So, because I hadn't beat myself up sufficiently enough while stripping the first part of the S-10 frame, I decided to add insult to injury by taking a run at the old door skin on driver's door of my Monte.
This door has been dismounted and strapped to a wheeler for so long I can't remember how long. Being mobile, though, let me roll it outside to take advantage of today's lull in the wet and woolly that we have been getting this weekend.
The front edge of the skin where it had been folded over to trap the inner skin/shell broke away fairly easily. As suggested by Ribbed Roof, I went mechanical but elected to fly a 120 gr in my 4.5 to make the material removal as least invasive as possible. Lots of very gentle passes made until just the shadow of the seam started to show and then stop. I also chose to lay the wheel in at an angle that took more from the outer skin and left the inner as unmolested as possible.. Seemed to result in what I was looking for.
On the way from A to B, I found that GM had out done itself in how it had attached the leading edge of the skin to the shell. Not only did they use tack welds but there were actually either 3, or possibly 4, ( one gone mia due to rust in the lower corner) of them!!! Looked to be the kind that get made by one of those two fingered long reach fusion welders. Also found that the edge of the inner shell fell short of actually fitting tightly into the fold-over of the skin at the edge; about a 1/4 inch of just outer skin with the barest amount of it actually trapping the inner skin/shell. That I will have to measure and transfer to the new skin because it may have a bearing on how the new skin is to be placed and located when the time comes.
The lower seam was entirely another matter. This door had come with the car and when I subsequently surveyed it was found to suffered a major delamination of the outer skin and the inner skin along the bottom seam.
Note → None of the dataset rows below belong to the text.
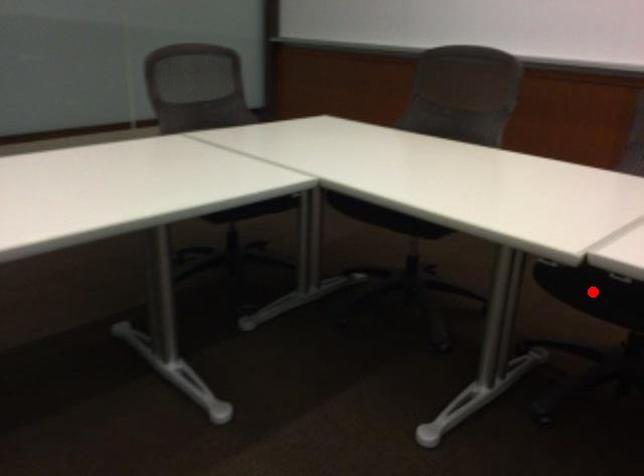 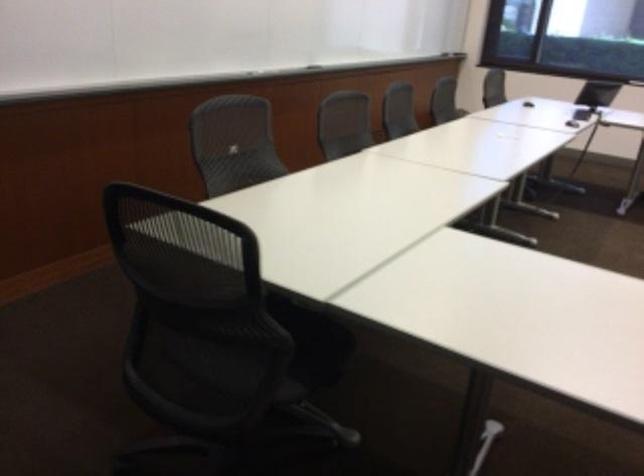 Question: I am providing you with two images of the same scene from different viewpoints. A red point is marked on the first image. Is the red point's position out of view in image 2?

Choices:
 (A) Yes
 (B) No

Answer: (A) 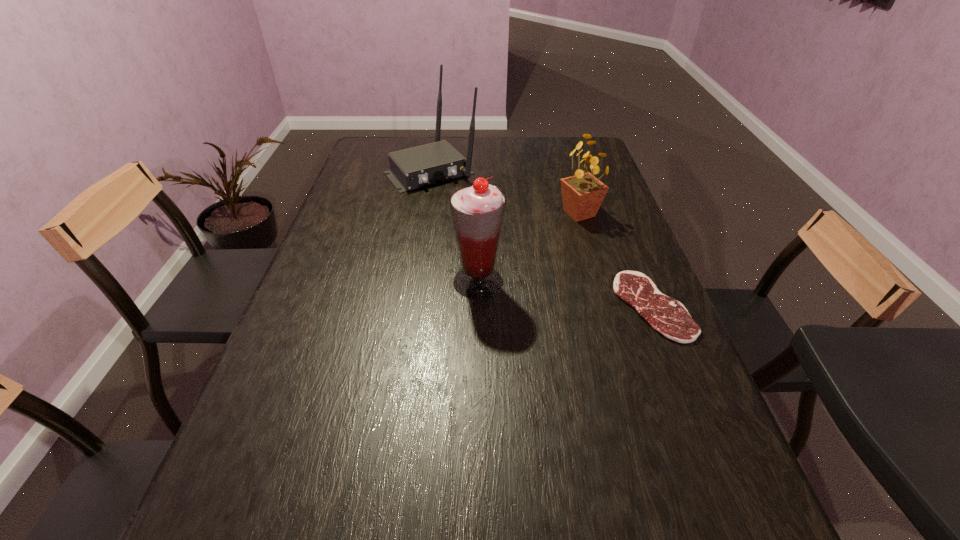 At what (x,y) coordinates should I click in order to perform the action: click on vacant area situated 0.080m at the front of the sunflower with flowers visible. Please return your answer as a coordinate pair (x, y). Looking at the image, I should click on (569, 240).

Identify the location of vacant space positioned 0.230m at the front of the sunflower with flowers visible. Image resolution: width=960 pixels, height=540 pixels. (557, 272).

This screenshot has width=960, height=540. Find the location of `free space located 0.360m at the front of the sunflower with flowers visible`. free space located 0.360m at the front of the sunflower with flowers visible is located at coordinates (545, 305).

You are a GUI agent. You are given a task and a screenshot of the screen. Output one action in this format:
    pyautogui.click(x=<x>, y=<y>)
    Task: Click on the object that is positioned at the far edge
    
    Given the screenshot: What is the action you would take?
    pyautogui.click(x=416, y=167)

I want to click on object at the left edge, so click(416, 167).

The height and width of the screenshot is (540, 960). Find the location of `steak positioned at the right edge`. steak positioned at the right edge is located at coordinates (668, 316).

Identify the location of sunflower situated at the right edge. The image size is (960, 540). [582, 194].

You are a GUI agent. You are given a task and a screenshot of the screen. Output one action in this format:
    pyautogui.click(x=<x>, y=<y>)
    Task: Click on the object that is at the far left corner
    This screenshot has height=540, width=960.
    Given the screenshot: What is the action you would take?
    pyautogui.click(x=416, y=167)

Identify the location of vacant space at the far edge of the desktop. (504, 139).

You are a GUI agent. You are given a task and a screenshot of the screen. Output one action in this format:
    pyautogui.click(x=<x>, y=<y>)
    Task: Click on the vacant area at the near edge
    
    Given the screenshot: What is the action you would take?
    pyautogui.click(x=475, y=453) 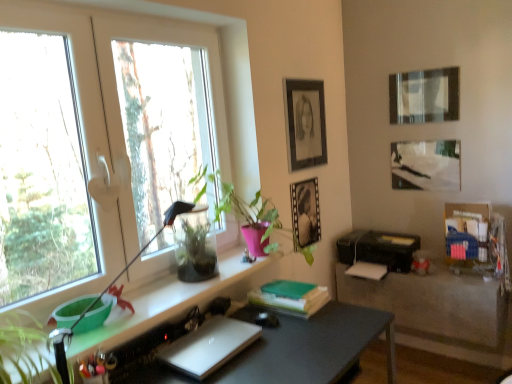 Locate an element on the screen. free space in front of green matte book at center is located at coordinates (294, 333). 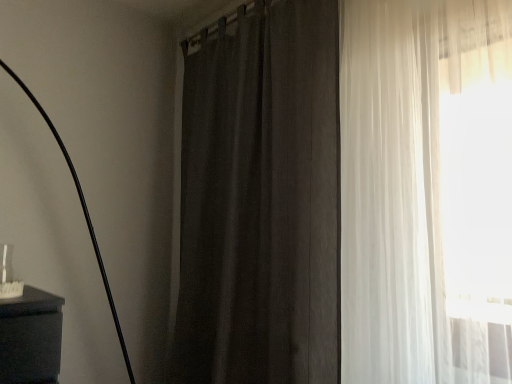 From the picture: Measure the distance between dark gray fabric shower curtain at center and camera.

1.41 meters.

Find the location of `dark gray fabric shower curtain at center`. dark gray fabric shower curtain at center is located at coordinates (261, 201).

What do you see at coordinates (261, 201) in the screenshot? The width and height of the screenshot is (512, 384). I see `dark gray fabric shower curtain at center` at bounding box center [261, 201].

Locate an element on the screen. dark gray fabric shower curtain at center is located at coordinates (261, 201). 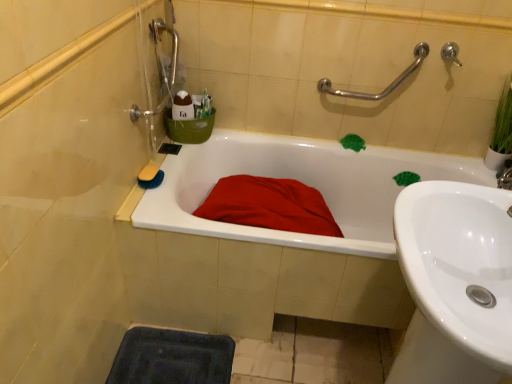 This screenshot has width=512, height=384. What are the coordinates of `vacant area on the back side of yellow sponge at upper left` in the screenshot? It's located at (163, 160). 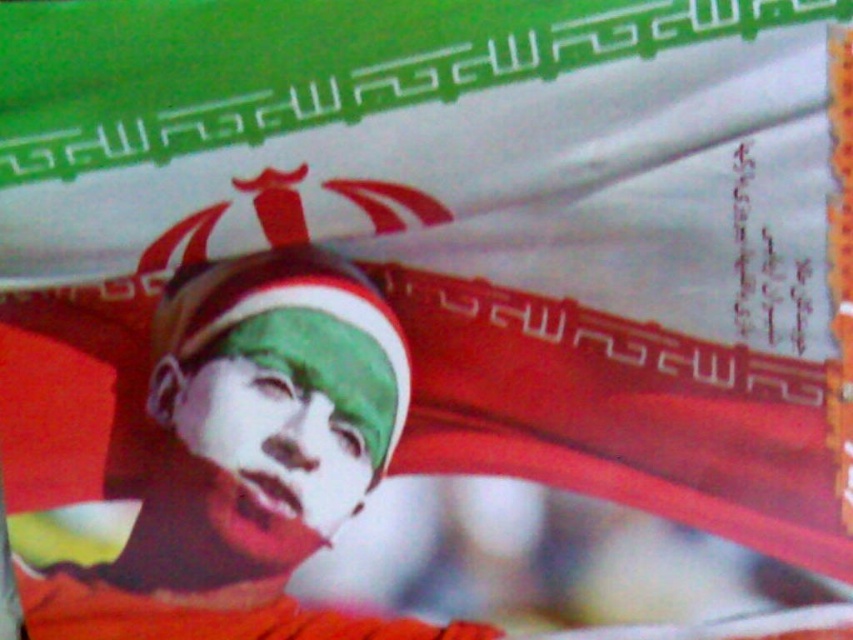 Consider the image. You are designing a poster and want to ensure that the matte green cap at center and the green matte face at center are proportionally balanced. Given their sizes, which object should you adjust to maintain visual harmony?

The matte green cap at center is wider than the green matte face at center. To maintain visual harmony, you should reduce the size of the matte green cap at center so that it is proportionally balanced with the green matte face at center.

You are an artist trying to paint this scene. You want to paint the matte green cap at center and the green matte face at center. Which object should you paint first to ensure proper layering?

You should paint the matte green cap at center first since it is closer to the viewer and needs to be layered over the green matte face at center.

Consider the image. You are an artist trying to draw the scene. You notice two objects at the center of the image. Which one is taller, the matte green cap at center or the green matte face at center?

The matte green cap at center is much taller than the green matte face at center according to the description. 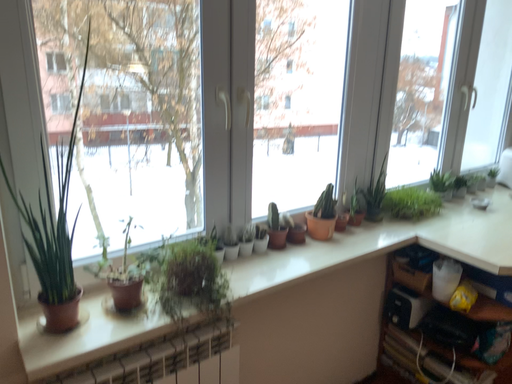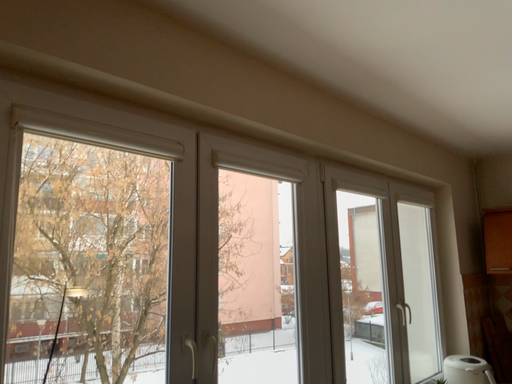 Question: How did the camera likely rotate when shooting the video?

Choices:
 (A) rotated left
 (B) rotated right

Answer: (B) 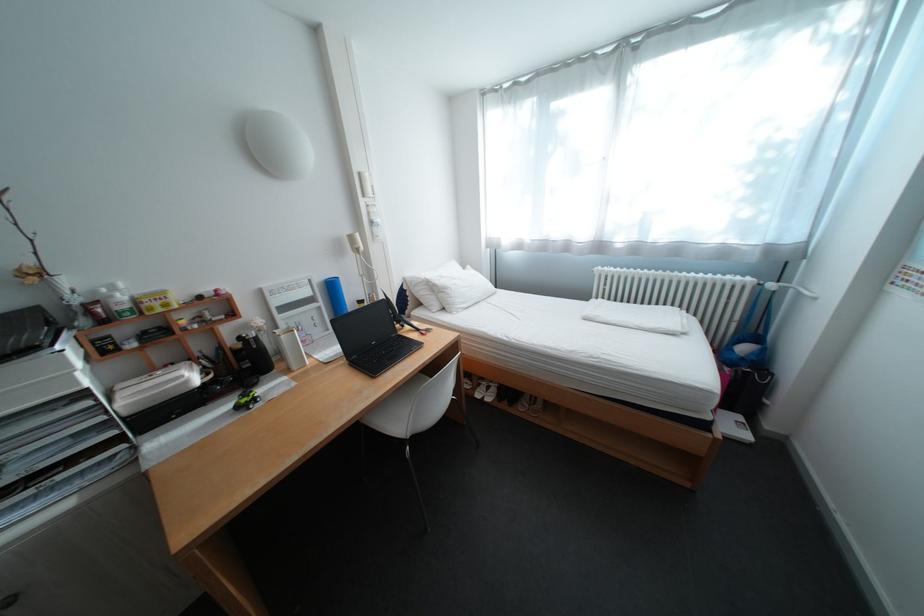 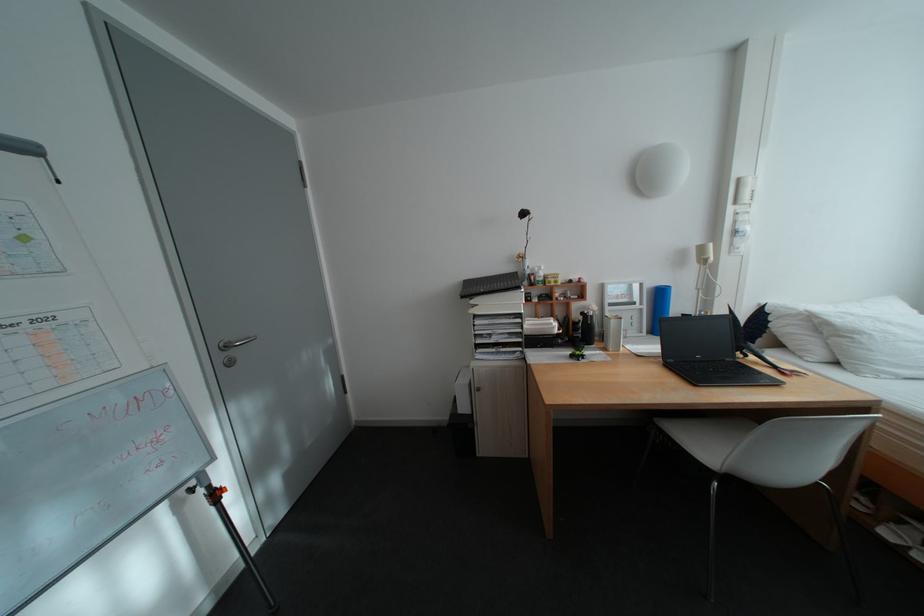 The point at (x=411, y=445) is marked in the first image. Where is the corresponding point in the second image?

(718, 472) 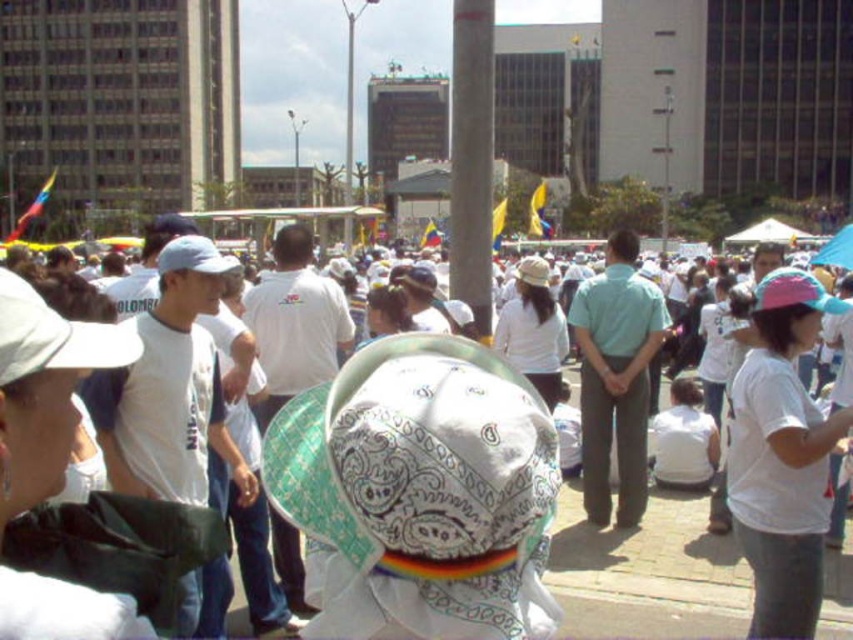 Question: Which of the following is the farthest from the observer?

Choices:
 (A) white cotton shirt at center
 (B) pink fabric cap at center

Answer: (A)

Question: In this image, where is white printed fabric baseball hat at center located relative to pink fabric cap at center?

Choices:
 (A) left
 (B) right

Answer: (A)

Question: Does white printed fabric baseball hat at center appear on the right side of pink fabric cap at center?

Choices:
 (A) no
 (B) yes

Answer: (A)

Question: Which of the following is the farthest from the observer?

Choices:
 (A) (747, 404)
 (B) (738, 616)
 (C) (486, 65)

Answer: (C)

Question: Is white printed fabric baseball hat at center above smooth concrete pole at center?

Choices:
 (A) no
 (B) yes

Answer: (A)

Question: Estimate the real-world distances between objects in this image. Which object is closer to the pink fabric cap at center?

Choices:
 (A) white cotton shirt at center
 (B) smooth concrete pole at center
 (C) white printed fabric baseball hat at center

Answer: (A) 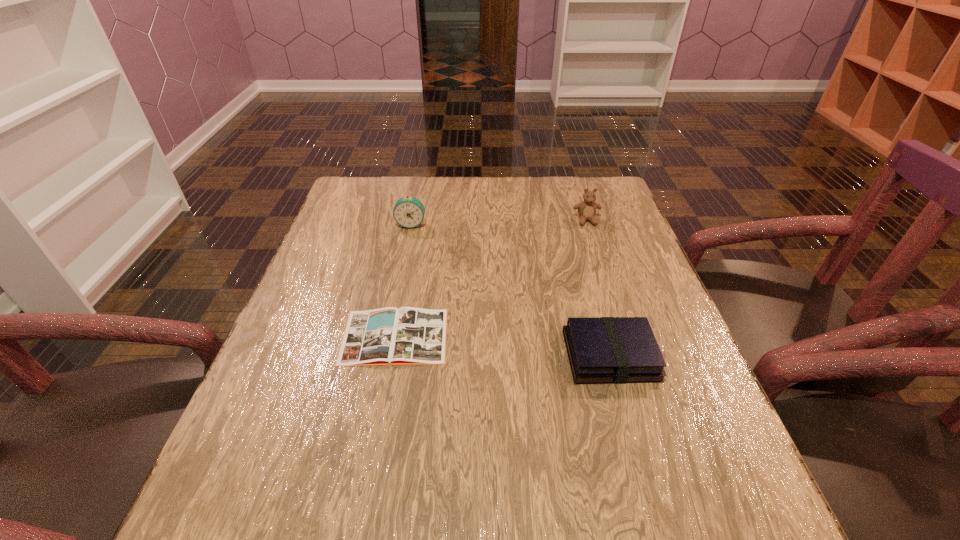 Image resolution: width=960 pixels, height=540 pixels. Find the location of `teddy bear positioned at the far edge`. teddy bear positioned at the far edge is located at coordinates (586, 209).

I want to click on alarm clock positioned at the far edge, so click(x=409, y=212).

The width and height of the screenshot is (960, 540). Identify the location of object that is at the left edge. coord(387,336).

This screenshot has height=540, width=960. I want to click on teddy bear located at the right edge, so click(x=586, y=209).

You are a GUI agent. You are given a task and a screenshot of the screen. Output one action in this format:
    pyautogui.click(x=<x>, y=<y>)
    Task: Click on the book present at the right edge
    This screenshot has height=540, width=960.
    Given the screenshot: What is the action you would take?
    pyautogui.click(x=601, y=350)

Find the location of `object positioned at the far right corner`. object positioned at the far right corner is located at coordinates (586, 209).

Find the location of `free space at the far edge`. free space at the far edge is located at coordinates [522, 181].

The width and height of the screenshot is (960, 540). In the image, there is a desktop. In order to click on vacant region at the near edge in this screenshot , I will do `click(339, 534)`.

Where is `blank area at the left edge`? blank area at the left edge is located at coordinates (231, 452).

In the image, there is a desktop. Identify the location of free space at the right edge. The width and height of the screenshot is (960, 540). (592, 225). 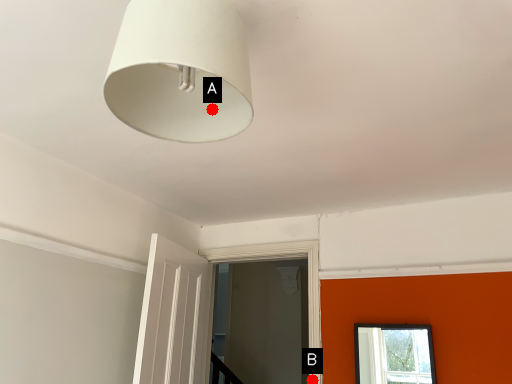 Question: Two points are circled on the image, labeled by A and B beside each circle. Which point is closer to the camera?

Choices:
 (A) A is closer
 (B) B is closer

Answer: (A) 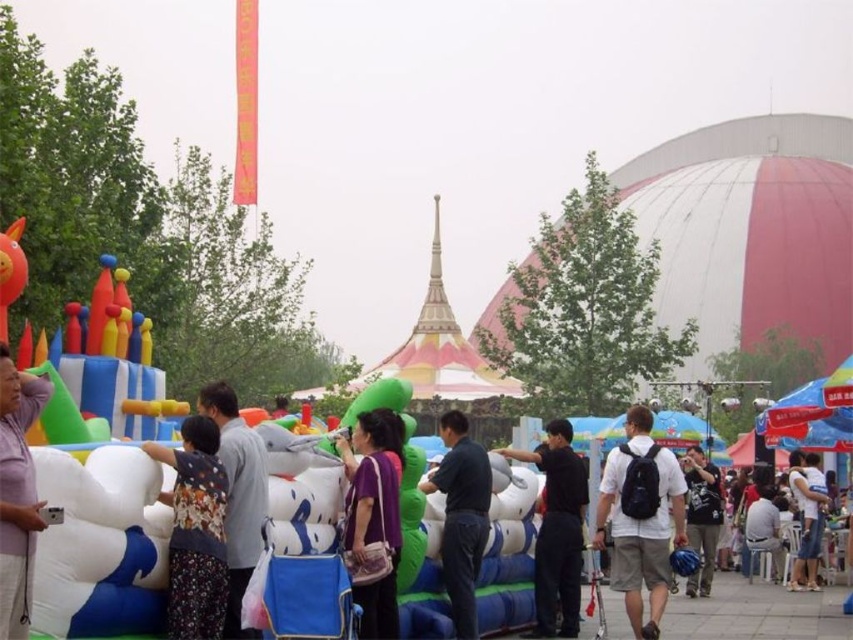 You are at the fair and see a pink matte shirt at left and a black matte shirt at center. Which shirt is positioned more to the left?

The pink matte shirt at left is positioned more to the left than the black matte shirt at center. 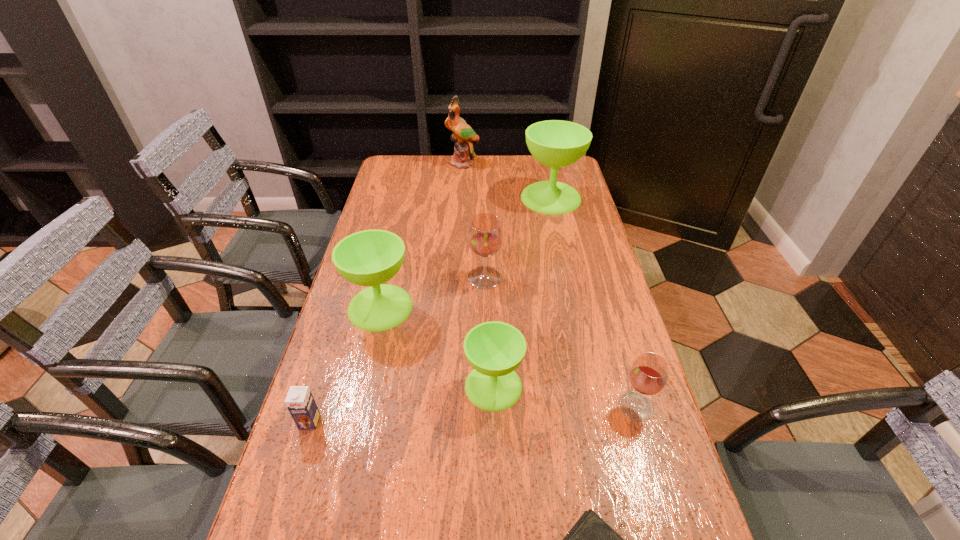 Identify which wineglass is located as the third nearest to the leftmost wineglass. Please provide its 2D coordinates. Your answer should be formatted as a tuple, i.e. [(x, y)], where the tuple contains the x and y coordinates of a point satisfying the conditions above.

[(555, 143)]

Choose which wineglass is the second nearest neighbor to the nearest green wineglass. Please provide its 2D coordinates. Your answer should be formatted as a tuple, i.e. [(x, y)], where the tuple contains the x and y coordinates of a point satisfying the conditions above.

[(648, 375)]

Locate an element on the screen. green wineglass identified as the third closest to the seventh tallest object is located at coordinates pos(555,143).

Identify which green wineglass is the second closest to the nearest green wineglass. Please provide its 2D coordinates. Your answer should be formatted as a tuple, i.e. [(x, y)], where the tuple contains the x and y coordinates of a point satisfying the conditions above.

[(555, 143)]

The image size is (960, 540). In order to click on free space that satisfies the following two spatial constraints: 1. on the front-facing side of the farthest object; 2. on the right side of the biggest green wineglass in this screenshot , I will do `click(461, 198)`.

This screenshot has height=540, width=960. Find the location of `free space that satisfies the following two spatial constraints: 1. on the front-facing side of the farther red wineglass; 2. on the left side of the green parrot`. free space that satisfies the following two spatial constraints: 1. on the front-facing side of the farther red wineglass; 2. on the left side of the green parrot is located at coordinates (456, 278). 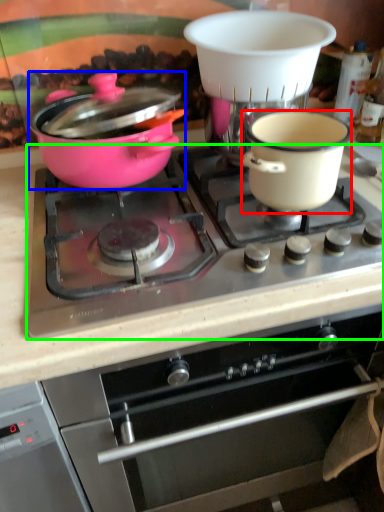 Question: Which object is positioned closest to bowl (highlighted by a red box)? Select from pot/pan (highlighted by a blue box) and gas stove (highlighted by a green box).

Choices:
 (A) pot/pan
 (B) gas stove

Answer: (B) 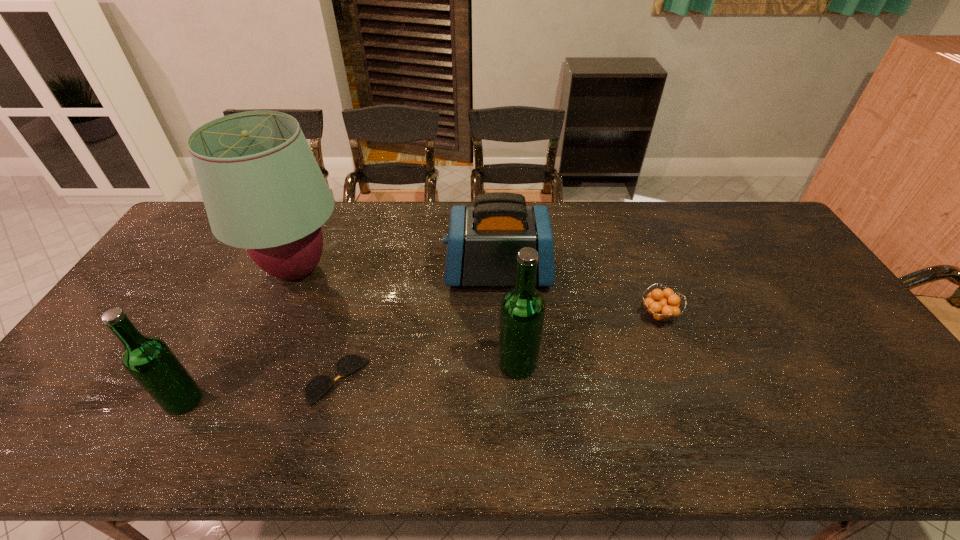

Succinctly total rust out. At the time what I had had to do was fabricate two sections of angles from body metal and set them in place to replicate the lost sill almost from end to end. Back then my engine of choice was my Lincoln 180 but it had been set up for Flux core due to most of my work being done outside in the environment (No garage or even the thought of one back then) and, even at its lowest settings, 18/19 body metal was marginal for thickness that could tolerate the heat and the metals being joined had to be eat off it clean, which most of that door was anything but.
I did get as far as getting it all closed up but the bottom seam ended up having to have a series of multiple light tacks and short shots run along its edge to build it all up to get back to a close match to the cabin sill. About that time I had decided to go ahead and strip the outer skin to bare metal so i could start prepping it for any filler or hammer and dollly work needed and get it into primer. That was when I discovered all the damage to the lower "sponson" or whatever it is actually called, and that discovery put an end to rehabbing that door as it was.
Today, in order to peel that skin, I had to revisit all that weld I had laid to build up that edge. I did not want to just grind it all away as I knew that if I were to do that, in all likelihood I would end up having to put some of it back so what ended up having to happen was that I carefully ground away the skin itself and avoided touching the "seam", then used a wide bladed scraper and a body hammer to "persuade" the two panels to part company. Grind a little, tap on the side edge of the blade a little, lather, rinse, repeat.
All this leaves me with just the back edge to split along with about 3-4 inches of the remaining lower seam where it meets up with the back bottom corner. That too is a rotten area so will require metal to be shaped and set in place.
And more frame stripping is still on the agenda.